Some of our guests are long time family friends that have children who are over the age of 12 but under the age of 18. We would like to invite these people to bring their families. BUT, we also have some family friends that have children under 10 and babies…we would like NOT to invite their children.
How do I go about this without having some people show up and go "WTF, why are kids here when I couldn’t bring mine?".
Post # 3
I think it’s fair to say that you are only inviting children ages 12 and up as required by the venue or given the nature of the event, etc. The fact that you have a fair rule that establishes a cutoff with no exceptions makes it fair and easier to explain.
Post # 4
Well, just chose an age limit. Anyone under 12 isn’t invited. Plain and simple. A 12 year old will know how to behave. If you get asked questions, just say that was the age limit.
Do you think you’ll run into any issues where someone has a 10 year old and a 12 year old? That might be difficult.
When you address the invitation, make sure you write "Mr. and Mrs. So and so and Johnny" and leave off anyone under that age limit. Your guests should figure out that their kids aren’t invited.
Post # 5
By any chance is the breakdown among the families such that the parents either have all little ones (under 10), or all older ones (over 12)? If there is an easy breakdown, I don’t see a big deal in having an age cut off. I don’t think it has to be 18. 12 year old are perfectly capable of handling themselves at a wedding. (Just read some threads around here. 12 yr olds are often better behaved than some of the adults.)

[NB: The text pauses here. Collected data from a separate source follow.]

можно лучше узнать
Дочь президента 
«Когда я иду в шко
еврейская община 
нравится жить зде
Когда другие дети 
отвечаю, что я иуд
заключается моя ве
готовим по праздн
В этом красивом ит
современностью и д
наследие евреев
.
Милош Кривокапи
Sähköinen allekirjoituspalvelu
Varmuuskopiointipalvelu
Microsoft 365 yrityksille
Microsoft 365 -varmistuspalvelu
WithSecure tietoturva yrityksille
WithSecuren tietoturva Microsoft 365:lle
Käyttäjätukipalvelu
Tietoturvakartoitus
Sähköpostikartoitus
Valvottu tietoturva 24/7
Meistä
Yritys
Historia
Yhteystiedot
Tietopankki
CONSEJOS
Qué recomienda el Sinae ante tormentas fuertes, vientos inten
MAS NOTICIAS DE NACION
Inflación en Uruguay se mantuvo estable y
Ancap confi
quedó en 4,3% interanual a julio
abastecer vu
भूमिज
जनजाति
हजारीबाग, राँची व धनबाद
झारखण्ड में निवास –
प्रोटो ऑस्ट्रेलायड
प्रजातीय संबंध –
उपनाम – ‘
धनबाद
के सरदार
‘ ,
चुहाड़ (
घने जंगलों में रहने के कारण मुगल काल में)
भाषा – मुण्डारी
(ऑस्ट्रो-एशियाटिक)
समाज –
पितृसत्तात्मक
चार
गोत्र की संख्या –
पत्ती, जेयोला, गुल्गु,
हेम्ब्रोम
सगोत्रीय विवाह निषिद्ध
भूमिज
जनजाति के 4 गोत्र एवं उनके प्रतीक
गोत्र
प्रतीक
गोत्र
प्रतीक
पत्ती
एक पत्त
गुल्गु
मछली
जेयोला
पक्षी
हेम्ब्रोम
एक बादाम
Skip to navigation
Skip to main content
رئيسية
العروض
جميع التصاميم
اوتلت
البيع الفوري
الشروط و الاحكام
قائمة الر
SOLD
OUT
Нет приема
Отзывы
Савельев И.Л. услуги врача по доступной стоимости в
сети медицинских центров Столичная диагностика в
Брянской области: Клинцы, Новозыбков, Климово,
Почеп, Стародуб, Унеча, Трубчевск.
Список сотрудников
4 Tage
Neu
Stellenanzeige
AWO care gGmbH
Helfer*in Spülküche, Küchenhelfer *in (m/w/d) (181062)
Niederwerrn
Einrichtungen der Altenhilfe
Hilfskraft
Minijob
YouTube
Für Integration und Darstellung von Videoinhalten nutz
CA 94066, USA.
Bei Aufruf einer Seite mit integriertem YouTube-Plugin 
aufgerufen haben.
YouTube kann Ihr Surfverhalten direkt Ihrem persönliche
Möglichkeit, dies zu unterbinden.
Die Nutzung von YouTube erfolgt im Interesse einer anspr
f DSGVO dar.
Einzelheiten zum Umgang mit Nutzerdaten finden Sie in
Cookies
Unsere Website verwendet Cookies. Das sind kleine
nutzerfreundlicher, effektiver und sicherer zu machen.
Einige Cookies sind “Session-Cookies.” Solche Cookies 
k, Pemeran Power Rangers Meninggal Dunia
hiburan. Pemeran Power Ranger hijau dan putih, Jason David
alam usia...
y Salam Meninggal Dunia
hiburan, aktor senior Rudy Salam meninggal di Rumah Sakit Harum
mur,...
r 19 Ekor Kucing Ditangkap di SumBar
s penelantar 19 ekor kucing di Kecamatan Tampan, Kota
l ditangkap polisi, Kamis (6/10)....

The cautions I would have are if you have families in which they have 1-2 children who would be invited (12 and over), but then a child or two who would be below the cut off. That can be awkward. It might be a bit awkward if you have a lot of kids that hover right around that cut off. If there is an age that makes for a cleaner cut off, I’d go for that. (Whether it’s 8yrs or 14 yrs.)
Post # 6
Thank you for all your answers!
We are acutally lucky in this aspect. Every family either falls into "over 12" or "under 12". Luckily there’s no one with a split in the age ranges.
I like the idea of letting them know due to location and event style that only 12 and up are invited. Also, on the RSVP cards saying "we’ve reserved x number for you".
Post # 7
I get very touchy over this subject as I am still pouting over having lost this battle with my family and FI. I did not want to invite children for a couple of reasons: First, children can be loud when people are supposed to be quite (i.e. during our ceremony when I am paying someone buckets of money to do our videography!) and second, if you only have room for a set amount of people and you open the children floodgate, you could easily have to tell close friends that they won’t be there on your wedding say so that your three year old friend’s daughter can come and yell during the ceremony.
I even had a rude someone tell me this, "Well if it’s only a party and not a celebration, by all means don’t invite children." Um…it’s a celebration regardless, b*tch.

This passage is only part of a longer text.